Beranda / Pernikahan / Rayuan Sang Pelakor Bayaran / Part 3. Biarkan aku bertahan

Share

Part 3. Biarkan aku bertahan

Ibu ...

 Amiera terlihat panik dengan kedatangan mertuanya yang tiba-tiba. Wanita itu segera berdiri dan menghampiri mertuanya, meraih tangan wanita tua itu dan hendak mengajaknya untuk duduk, tapi dengan cepat wanita tua itu melepaskan tangannya. Bahkan wanita itu langsung menghampiri Luna dan mengabaikan menantunya.

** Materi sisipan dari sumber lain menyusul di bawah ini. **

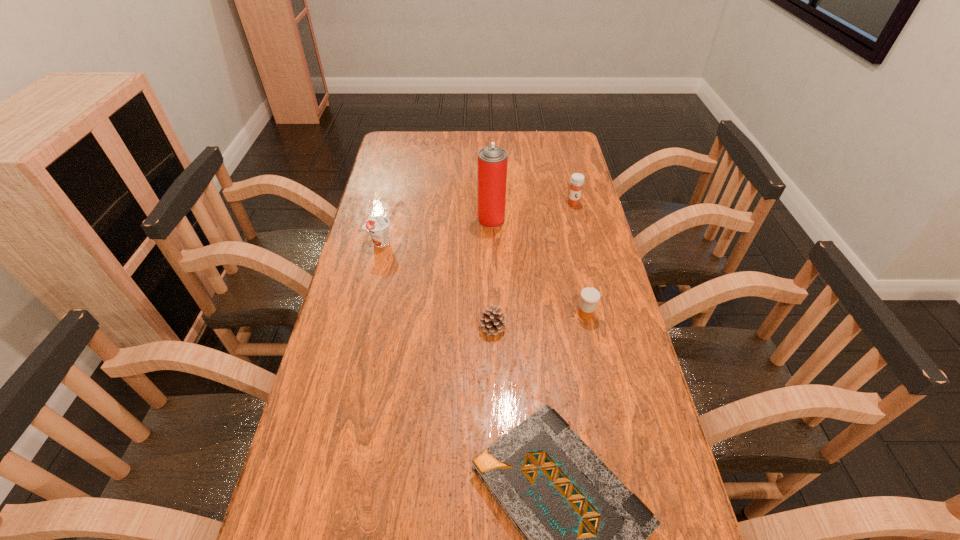 Locate an element on the screen. The width and height of the screenshot is (960, 540). vacant point located on the front of the leftmost object is located at coordinates (355, 349).

Locate an element on the screen. This screenshot has height=540, width=960. free space located 0.080m on the label of the nearer medicine is located at coordinates (592, 345).

This screenshot has height=540, width=960. I want to click on blank space located on the front of the pinecone, so click(495, 441).

The height and width of the screenshot is (540, 960). In order to click on object that is at the left edge in this screenshot , I will do [x=378, y=226].

Where is `free region at the far edge of the desktop`? free region at the far edge of the desktop is located at coordinates (449, 152).

In the image, there is a desktop. Where is `vacant region at the left edge`? The width and height of the screenshot is (960, 540). vacant region at the left edge is located at coordinates (378, 210).

This screenshot has height=540, width=960. In the image, there is a desktop. In order to click on vacant region at the right edge in this screenshot , I will do `click(548, 166)`.

In the image, there is a desktop. Where is `vacant space at the far right corner`? Image resolution: width=960 pixels, height=540 pixels. vacant space at the far right corner is located at coordinates (551, 155).

In order to click on vacant area between the pinecone and the farther medicine in this screenshot , I will do `click(533, 265)`.

Locate an element on the screen. The width and height of the screenshot is (960, 540). vacant area that lies between the third farthest object and the second farthest object is located at coordinates (436, 231). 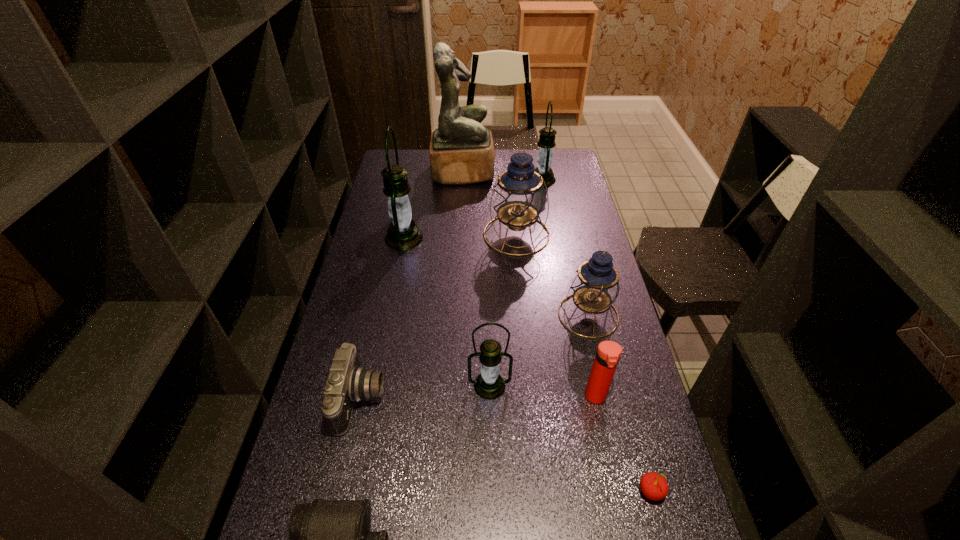 This screenshot has height=540, width=960. I want to click on the tallest object, so 461,151.

In order to click on the leftmost lantern in this screenshot , I will do `click(403, 234)`.

The width and height of the screenshot is (960, 540). I want to click on the leftmost green lantern, so click(x=403, y=234).

This screenshot has height=540, width=960. Find the location of `the farthest green lantern`. the farthest green lantern is located at coordinates (546, 142).

Identify the location of the farthest lantern. (546, 142).

Where is `the bigger blue lantern`? the bigger blue lantern is located at coordinates (519, 196).

The width and height of the screenshot is (960, 540). Find the location of `the nearest lantern`. the nearest lantern is located at coordinates (489, 385).

Find the location of a particular element. the smallest green lantern is located at coordinates (489, 385).

Where is `the smaller blue lantern`? This screenshot has width=960, height=540. the smaller blue lantern is located at coordinates (595, 287).

What are the coordinates of `the nearer blue lantern` in the screenshot? It's located at (595, 287). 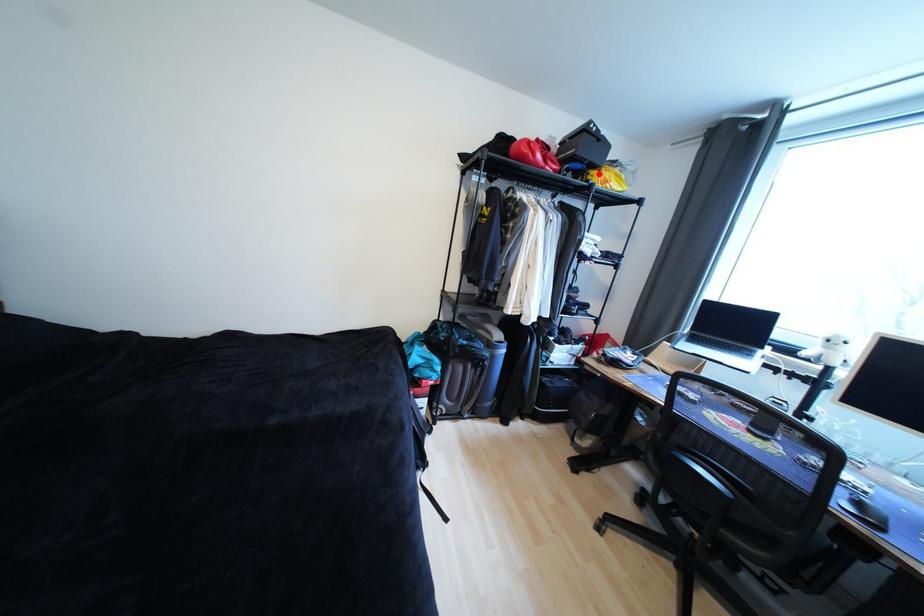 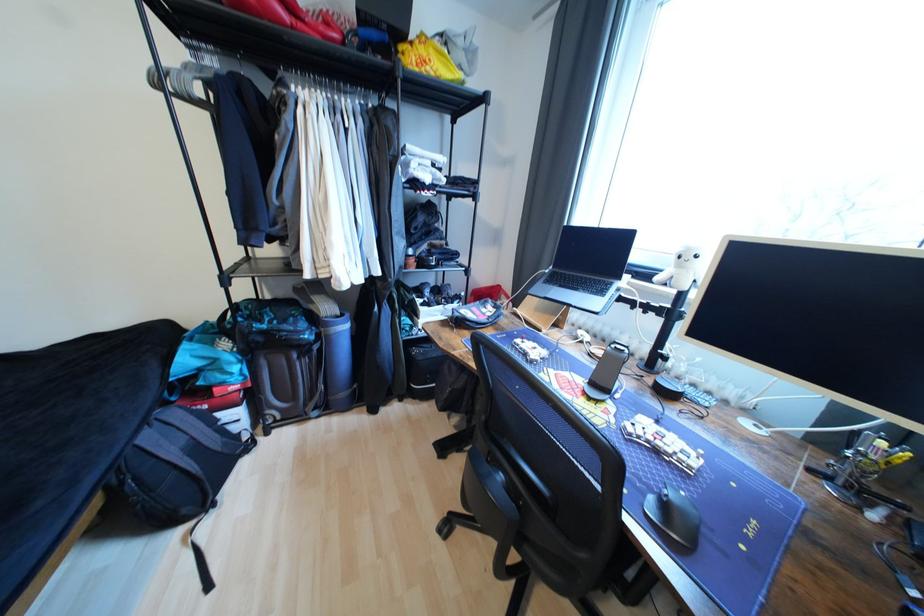 The point at the highlighted location is marked in the first image. Where is the corresponding point in the second image?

 "Nak, apa wanita itu menyakitimu?" tanya Ibu Bagas langsung memeluk Luna. 

 "Sepertinya dia tidak menyukaiku, Tante," jawab Luna dengan nada manja. 

 "Tidak penting dia menyukaimu atau tidak. Dia tidak memiliki hak apapun di rumah ini. Jadi kamu tidak usah pedulikan sikapnya." Ibu Bagas melepaskan pelukannya, dia lalu meminta Luna kembali duduk. Bahkan kali ini, Wanita itu meminta Luna duduk di samping anaknya. 

 "Kenapa kamu masih berdiri di situ, cepat duduk dan makan. Mulai hari ini Luna adalah tamu di rumah ini, kamu harus memperlakukannya dengan baik." Ibu Bagas membentak Amiera yang masih terpaku. Dia mengisyaratkan menantunya itu untuk duduk di sampingnya.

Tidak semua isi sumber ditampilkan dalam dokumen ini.